The average churn is 1.6% per month, or about 20% of their entire customer base per year. When you factor that in with customers who want to upgrade their equipment, Dish is potentially getting the receiver and its hard drive back in its possession ever few years.

I don't think there is any incentive for Cable or any satellite company to put a good hard drive inside their DVR Receivers. If the customer would stick around 10 years, I think we would be at the point right now where we would start seeing DVR's come with solid state drives.
 
SSDs have too limited R/W cycles to be practical for AV use, and would be an extra expense with no return.
 
... I don't think there is any incentive for Cable or any satellite company to put a good hard drive inside their DVR Receivers. If the customer would stick around 10 years, I think we would be at the point right now where we would start seeing DVR's come with solid state drives.
10 years? on an SSD? don't think so.. with the number of read/write cycles that the drives go through.. and the potential for the ssd to just "die" without warning .. as opposed to standard hard drives which can start logging bit errors, smart prediction errors, and just the sound (I've had one that you could clearly hear the drive was dying) you get to the point of.. which is better for the device maker as a whole...

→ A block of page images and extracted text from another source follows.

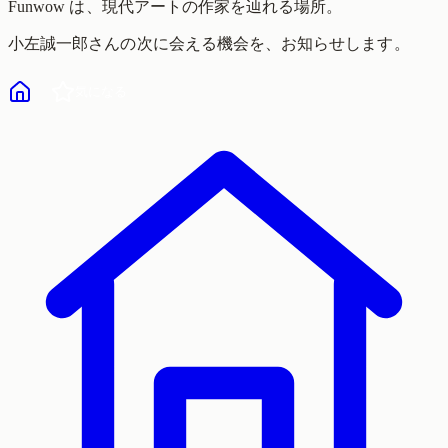
Funwow
は、現代アートの作家を辿れる場所。
小左誠一郎
さんの次に会える機会を、お知らせします。
気になる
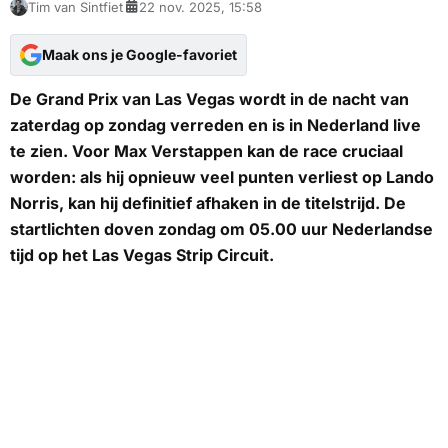
Tim van Sintfiet
22 nov. 2025, 15:58
Maak ons je Google-favoriet
De Grand Prix van Las Vegas wordt in de nacht van
zaterdag op zondag verreden en is in Nederland live
te zien. Voor Max Verstappen kan de race cruciaal
worden: als hij opnieuw veel punten verliest op Lando
Norris, kan hij definitief afhaken in de titelstrijd. De
startlichten doven zondag om 05.00 uur Nederlandse
tijd op het Las Vegas Strip Circuit.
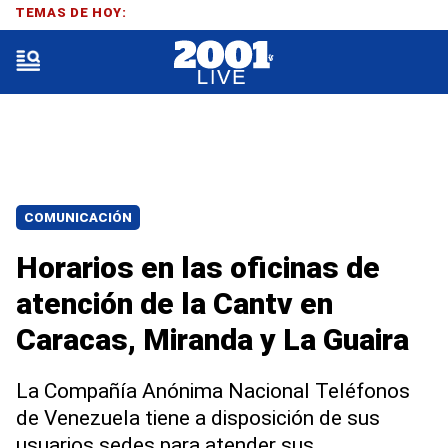
TEMAS DE HOY:
COMUNICACIÓN
Horarios en las oficinas de
atención de la Cantv en
Caracas, Miranda y La Guaira
La Compañía Anónima Nacional Teléfonos
de Venezuela tiene a disposición de sus
usuarios sedes para atender sus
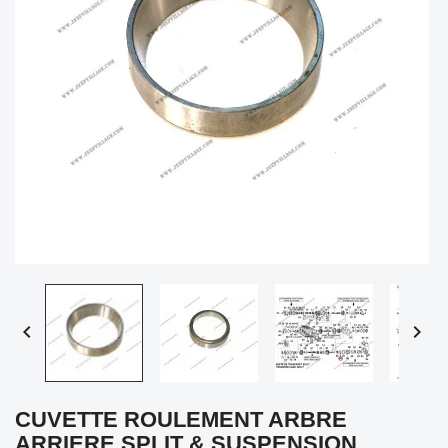


CUVETTE ROULEMENT ARBRE
ARRIERE SPLIT & SUSPENSION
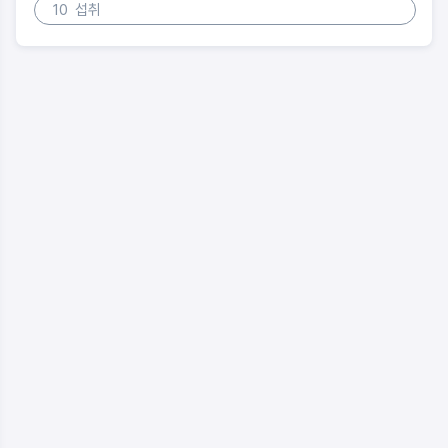
10
섭취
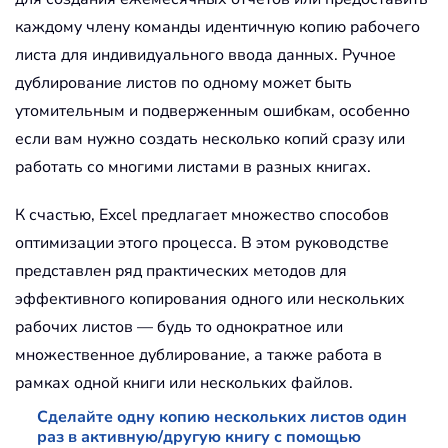
каждому члену команды идентичную копию рабочего
листа для индивидуального ввода данных. Ручное
дублирование листов по одному может быть
утомительным и подверженным ошибкам, особенно
если вам нужно создать несколько копий сразу или
работать со многими листами в разных книгах.
К счастью, Excel предлагает множество способов
оптимизации этого процесса. В этом руководстве
представлен ряд практических методов для
эффективного копирования одного или нескольких
рабочих листов — будь то однократное или
множественное дублирование, а также работа в
рамках одной книги или нескольких файлов.
Сделайте одну копию нескольких листов один
раз в активную/другую книгу с помощью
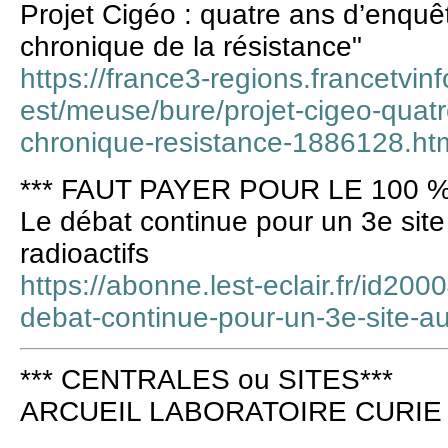
Projet Cigéo : quatre ans d’enqu
chronique de la résistance"
https://france3-regions.francetvinf
est/meuse/bure/projet-cigeo-quat
chronique-resistance-1886128.ht
*** FAUT PAYER POUR LE 100 %
Le débat continue pour un 3e sit
radioactifs
https://abonne.lest-eclair.fr/id200
debat-continue-pour-un-3e-site-au
*** CENTRALES ou SITES***
ARCUEIL LABORATOIRE CURIE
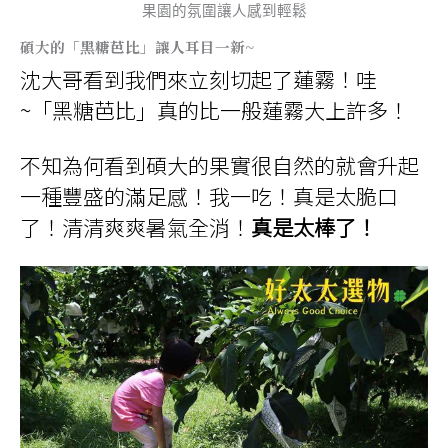
果園的氛圍讓人感到輕鬆
碩大的「黑糖芭比」讓人耳目一新~
沈大哥看到我們來立刻切起了蓮霧！哇
~
「黑糖芭比」真的比一般蓮霧大上許多！
不知為何看到碩大的果實很自然的就會升起
一種豐盛的滿足感！我一吃！真是太脆口
了！清清爽爽暑氣全消！
真是太棒了！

could SSD be better in terms of multiple recordings, low latency, and simultaneous access over regular? sure.. but in a life time of 2, 3, or 5 years (on warranted SSD's) on a medium that is 8 to 10 times more expensive.. replace that 1TB hard drive every year and in 3 years.. its still not as expensive as 1 ssd of that size..

in Jan someone announced a 1tb drive that comes in at about 600 bucks.. still 1tb standard drives are at 69 bucks (regular you & me price) what's the price for the same to someone like Echostar or Motorola? and given that they could still pay 50 to 70 for a hard drive, that could still bring them in on budget with a better drive than the avg 60 dollars would get you or me.

couldn't see it much of any other way.. too cheap to use current well established technology ... even with a 5 to 1 failure rate.. still cheaper than 1 SSD.